Wer eine neue Website plant, steht früher oder später vor einer Grundsatzfrage: Welches System soll die Basis bilden? Die Antwort hat mehr Konsequenzen, als es auf den ersten Blick erscheint. Sie bestimmt, wie die Website wächst, wie gut sie in Suchmaschinen gefunden wird, welche Integrationsmöglichkeiten offenstehen – und wie viel Kontrolle das eigene Unternehmen über sein digitales Aushängeschild behält. Zwei Systeme dominieren die Diskussion: WordPress und Squarespace. Beide sind etabliert, beide haben treue Nutzerschaften. Und doch bedienen sie grundlegend unterschiedliche Bedürfnisse.

Wir begleiten in unserer täglichen Arbeit als Digitalagentur Unternehmen durch genau diese Entscheidung. Was wir dabei beobachten: Die Wahl wird oft aus dem Bauch getroffen – und erst Monate später wird klar, was das für die Skalierung, das Online Marketing oder die technische Weiterentwicklung bedeutet. Dieser Artikel schafft Klarheit.

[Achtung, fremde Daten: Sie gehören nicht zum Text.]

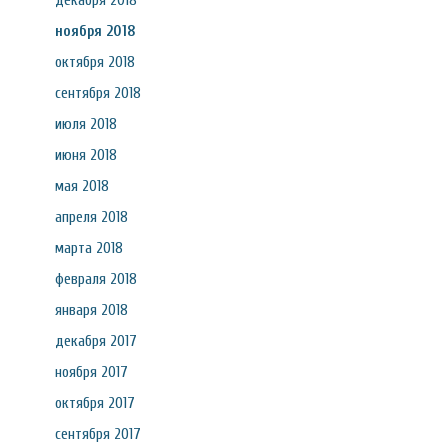
декабря 2018
ноября 2018
октября 2018
сентября 2018
июля 2018
июня 2018
мая 2018
апреля 2018
марта 2018
февраля 2018
января 2018
декабря 2017
ноября 2017
октября 2017
сентября 2017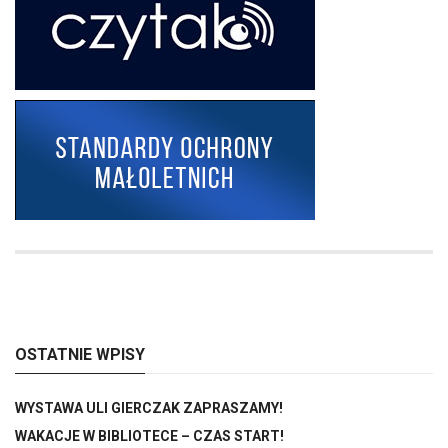
OSTATNIE WPISY
WYSTAWA ULI GIERCZAK ZAPRASZAMY!
WAKACJE W BIBLIOTECE – CZAS START!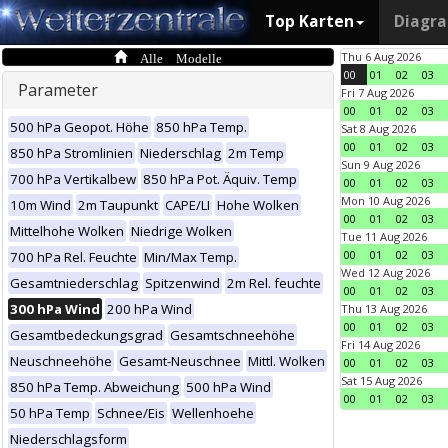
Top Karten
Diagr
Alle Modelle
Thu 6 Aug 2026
00
01
02
03
Parameter
Fri 7 Aug 2026
00
01
02
03
500 hPa Geopot. Höhe
850 hPa Temp.
Sat 8 Aug 2026
00
01
02
03
850 hPa Stromlinien
Niederschlag
2m Temp
Sun 9 Aug 2026
700 hPa Vertikalbew
850 hPa Pot. Äquiv. Temp
00
01
02
03
Mon 10 Aug 2026
10m Wind
2m Taupunkt
CAPE/LI
Hohe Wolken
00
01
02
03
Mittelhohe Wolken
Niedrige Wolken
Tue 11 Aug 2026
00
01
02
03
700 hPa Rel. Feuchte
Min/Max Temp.
Wed 12 Aug 2026
Gesamtniederschlag
Spitzenwind
2m Rel. feuchte
00
01
02
03
300 hPa Wind
200 hPa Wind
Thu 13 Aug 2026
00
01
02
03
Gesamtbedeckungsgrad
Gesamtschneehöhe
Fri 14 Aug 2026
Neuschneehöhe
Gesamt-Neuschnee
Mittl. Wolken
00
01
02
03
Sat 15 Aug 2026
850 hPa Temp. Abweichung
500 hPa Wind
00
01
02
03
50 hPa Temp
Schnee/Eis
Wellenhoehe
Niederschlagsform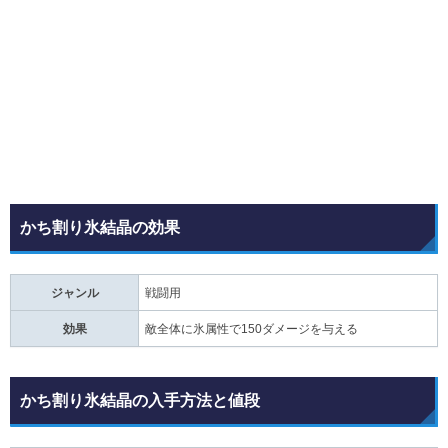
かち割り氷結晶の効果
ジャンル
戦闘用
効果
敵全体に氷属性で150ダメージを与える
かち割り氷結晶の入手方法と値段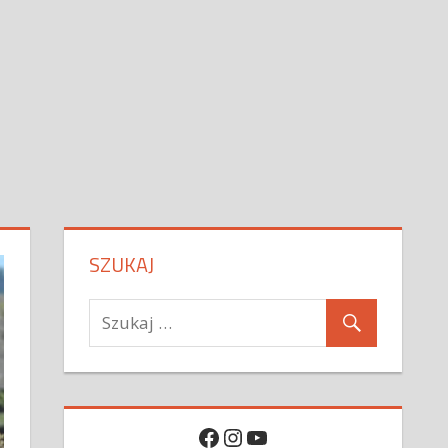
SZUKAJ
Facebook
Instagram
YouTube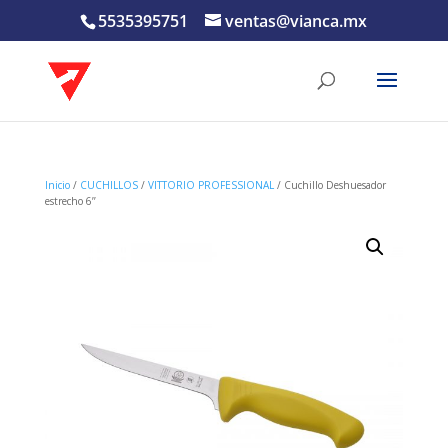
5535395751
ventas@vianca.mx
Inicio
/
CUCHILLOS
/
VITTORIO PROFESSIONAL
/ Cuchillo Deshuesador
estrecho 6’’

Was die Zahlen über den CMS-Markt 2025 verraten

Bevor der direkte Vergleich beginnt, lohnt ein kurzer Blick auf den Status quo. WordPress bleibt die dominierende Kraft unter den Content-Management-Systemen und betreibt laut W3Techs (Oktober 2025) 43,3 % aller untersuchten Websites. Das ist eine bemerkenswerte Marktstellung – und kein Zufall. Mit täglich rund 500 bis 1.000 neuen WordPress-Websites unter den Top 10 Millionen weltweit zeigt sich, dass die Plattform nicht nur historisch gewachsen ist, sondern aktiv weiter gewählt wird.

Wix und Squarespace verzeichnen ebenfalls Marktanteilswachstum. Stand April 2025 liegen sie bei 5,2 % und 3,3 % im CMS-Markt. Squarespace kommt dabei auf mehr als 4 Millionen aktive kostenpflichtige Abonnements.

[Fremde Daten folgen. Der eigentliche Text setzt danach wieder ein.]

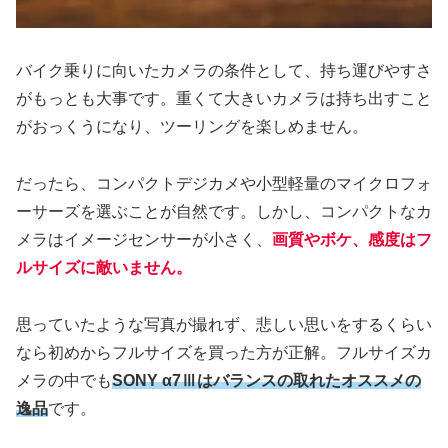
バイク乗りに向いたカメラの条件として、持ち運びやすさ
がもっとも大事です。重くて大きいカメラは持ち出すこと
がおっくうになり、ツーリングを楽しめません。
だったら、コンパクトデジカメや小型軽量のマイクロフォ
ーサーズを選ぶことが自然です。しかし、コンパクトなカ
メラはイメージセンサーが小さく、
画質やボケ、感度はフ
ルサイズに敵いません。
思っていたような写真が撮れず、悲しい思いをするくらい
なら初めからフルサイズを買った方が正解。フルサイズカ
メラの中でも
SONY α7Ⅲはバランスの取れたオススメの
逸品
です。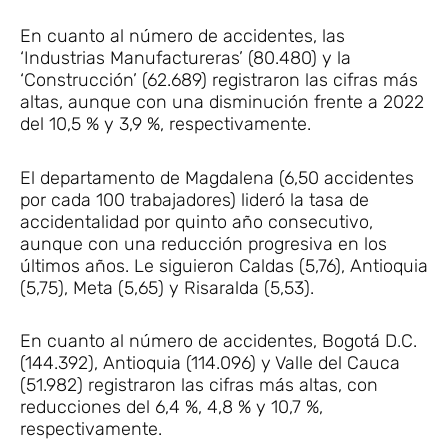
En cuanto al número de accidentes, las
‘Industrias Manufactureras’ (80.480) y la
‘Construcción’ (62.689) registraron las cifras más
altas, aunque con una disminución frente a 2022
del 10,5 % y 3,9 %, respectivamente.
El departamento de Magdalena (6,50 accidentes
por cada 100 trabajadores) lideró la tasa de
accidentalidad por quinto año consecutivo,
aunque con una reducción progresiva en los
últimos años. Le siguieron Caldas (5,76), Antioquia
(5,75), Meta (5,65) y Risaralda (5,53).
En cuanto al número de accidentes, Bogotá D.C.
(144.392), Antioquia (114.096) y Valle del Cauca
(51.982) registraron las cifras más altas, con
reducciones del 6,4 %, 4,8 % y 10,7 %,
respectivamente.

Ein Detail, das über die reinen Zahlen hinausgeht: Nur 1,06 % der top 100.000 Traffic-stärksten Websites setzen auf Squarespace. Das ist kein Zufall, sondern ein strukturelles Signal – und es sagt etwas darüber aus, welches System bei steigenden Anforderungen die Oberhand behält.

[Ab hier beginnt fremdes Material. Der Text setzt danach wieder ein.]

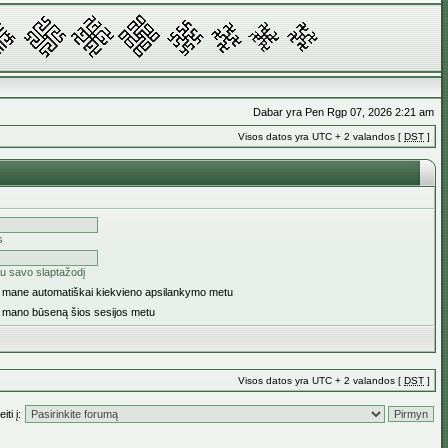
Dabar yra Pen Rgp 07, 2026 2:21 am
Visos datos yra UTC + 2 valandos [
DST
]
s
u savo slaptažodį
ti mane automatiškai kiekvieno apsilankymo metu
i mano būseną šios sesijos metu
Visos datos yra UTC + 2 valandos [
DST
]
iti į:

WordPress: Open Source, Kontrolle, Tiefe

WordPress ist 2003 als einfaches Blogging-Tool gestartet. Was daraus geworden ist, hat mit einem Blog-System nur noch den Namen gemein. WordPress ist hochgradig skalierbar und kann Websites jeder Größenordnung tragen – von einfachen Blogs bis zu komplexen E-Commerce-Stores und Enterprise-Websites – und eignet sich damit für Unternehmen mit Wachstumsplänen.

Das Fundament: WordPress ist Open-Source-Software. Sie wird kostenlos zur Verfügung gestellt, von einer globalen Community weiterentwickelt und auf dem eigenen Webserver betrieben. Das bedeutet: WordPress ist ein selbst gehostetes CMS, das unvergleichliche Anpassungsmöglichkeiten durch Themes, Plugins und vollständigen Zugriff auf die eigenen Dateien bietet.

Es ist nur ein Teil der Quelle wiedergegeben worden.